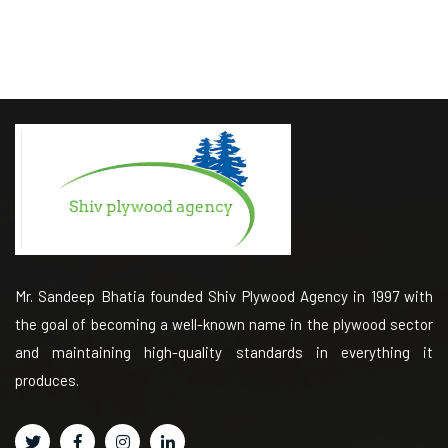
Mr. Sandeep Bhatia founded Shiv Plywood Agency in 1997 with
the goal of becoming a well-known name in the plywood sector
and maintaining high-quality standards in everything it
produces.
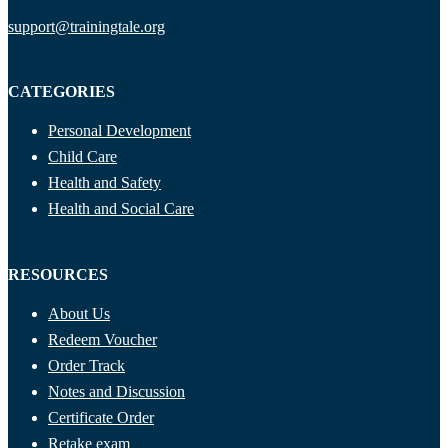
support@trainingtale.org
CATEGORIES
Personal Development
Child Care
Health and Safety
Health and Social Care
RESOURCES
About Us
Redeem Voucher
Order Track
Notes and Discussion
Certificate Order
Retake exam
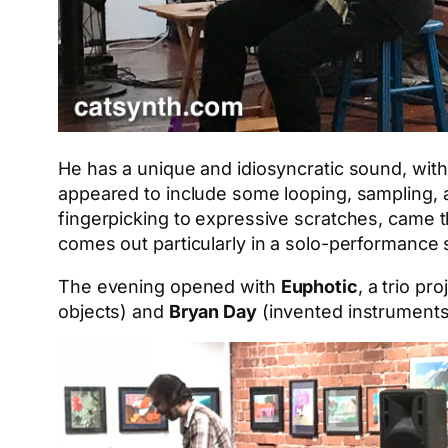
He has a unique and idiosyncratic sound, with
appeared to include some looping, sampling, an
fingerpicking to expressive scratches, came th
comes out particularly in a solo-performance s
The evening opened with
Euphotic
, a trio pr
objects) and
Bryan Day
(invented instruments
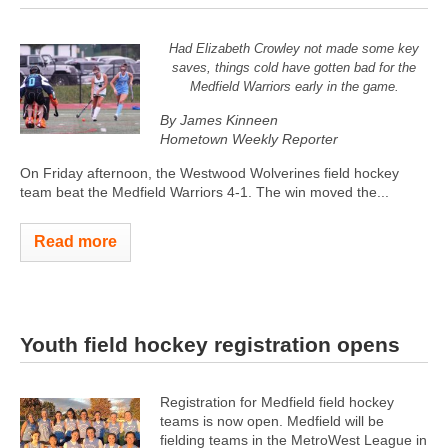
Had Elizabeth Crowley not made some key
saves, things cold have gotten bad for the
Medfield Warriors early in the game.
By James Kinneen
Hometown Weekly Reporter
On Friday afternoon, the Westwood Wolverines field hockey
team beat the Medfield Warriors 4-1. The win moved the...
Read more
Youth field hockey registration opens
Registration for Medfield field hockey
teams is now open. Medfield will be
fielding teams in the MetroWest League in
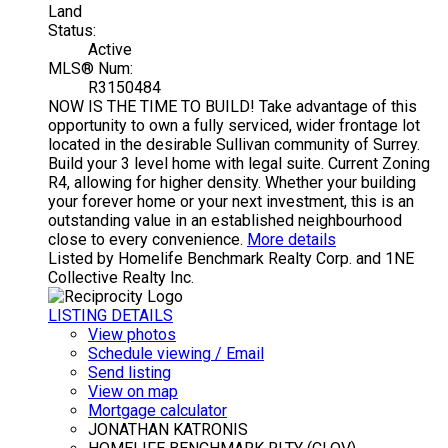
Land
Status:
Active
MLS® Num:
R3150484
NOW IS THE TIME TO BUILD! Take advantage of this
opportunity to own a fully serviced, wider frontage lot
located in the desirable Sullivan community of Surrey.
Build your 3 level home with legal suite. Current Zoning
R4, allowing for higher density. Whether your building
your forever home or your next investment, this is an
outstanding value in an established neighbourhood
close to every convenience.
More details
Listed by Homelife Benchmark Realty Corp. and 1NE
Collective Realty Inc.
LISTING DETAILS
View photos
Schedule viewing / Email
Send listing
View on map
Mortgage calculator
JONATHAN KATRONIS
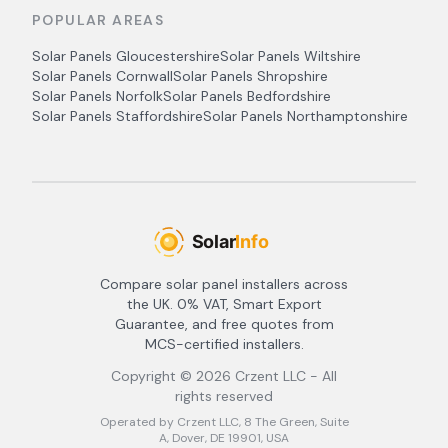
POPULAR AREAS
Solar Panels
Gloucestershire
Solar Panels
Wiltshire
Solar Panels
Cornwall
Solar Panels
Shropshire
Solar Panels
Norfolk
Solar Panels
Bedfordshire
Solar Panels
Staffordshire
Solar Panels
Northamptonshire
Compare solar panel installers across
the UK. 0% VAT, Smart Export
Guarantee, and free quotes from
MCS-certified installers.
Copyright ©
2026
Crzent LLC - All
rights reserved
Operated by Crzent LLC, 8 The Green, Suite
A, Dover, DE 19901, USA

▶ _PROBLEM TO WORK ON_
The entries above should be given again exactly, minus any pictures.

▶ _OUTPUT OF THE TASK_
Mr. Sandeep Bhatia founded Shiv Plywood Agency in 1997 with
the goal of becoming a well-known name in the plywood sector
and maintaining high-quality standards in everything it
produces.
support@trainingtale.org
CATEGORIES
Personal Development
Child Care
Health and Safety
Health and Social Care
RESOURCES
About Us
Redeem Voucher
Order Track
Notes and Discussion
Certificate Order
Retake exam
He has a unique and idiosyncratic sound, with
appeared to include some looping, sampling, an
fingerpicking to expressive scratches, came th
comes out particularly in a solo-performance s
The evening opened with
Euphotic
, a trio pr
objects) and
Bryan Day
(invented instruments
Had Elizabeth Crowley not made some key
saves, things cold have gotten bad for the
Medfield Warriors early in the game.
By James Kinneen
Hometown Weekly Reporter
On Friday afternoon, the Westwood Wolverines field hockey
team beat the Medfield Warriors 4-1. The win moved the...
Read more
Youth field hockey registration opens
Registration for Medfield field hockey
teams is now open. Medfield will be
fielding teams in the MetroWest League in
Land
Status:
Active
MLS® Num:
R3150484
NOW IS THE TIME TO BUILD! Take advantage of this
opportunity to own a fully serviced, wider frontage lot
located in the desirable Sullivan community of Surrey.
Build your 3 level home with legal suite. Current Zoning
R4, allowing for higher density. Whether your building
your forever home or your next investment, this is an
outstanding value in an established neighbourhood
close to every convenience.
More details
Listed by Homelife Benchmark Realty Corp. and 1NE
Collective Realty Inc.
LISTING DETAILS
View photos
Schedule viewing / Email
Send listing
View on map
Mortgage calculator
JONATHAN KATRONIS
POPULAR AREAS
Solar Panels
Gloucestershire
Solar Panels
Wiltshire
Solar Panels
Cornwall
Solar Panels
Shropshire
Solar Panels
Norfolk
Solar Panels
Bedfordshire
Solar Panels
Staffordshire
Solar Panels
Northamptonshire
Compare solar panel installers across
the UK. 0% VAT, Smart Export
Guarantee, and free quotes from
MCS-certified installers.
Copyright ©
2026
Crzent LLC - All
rights reserved
Operated by Crzent LLC, 8 The Green, Suite
A, Dover, DE 19901, USA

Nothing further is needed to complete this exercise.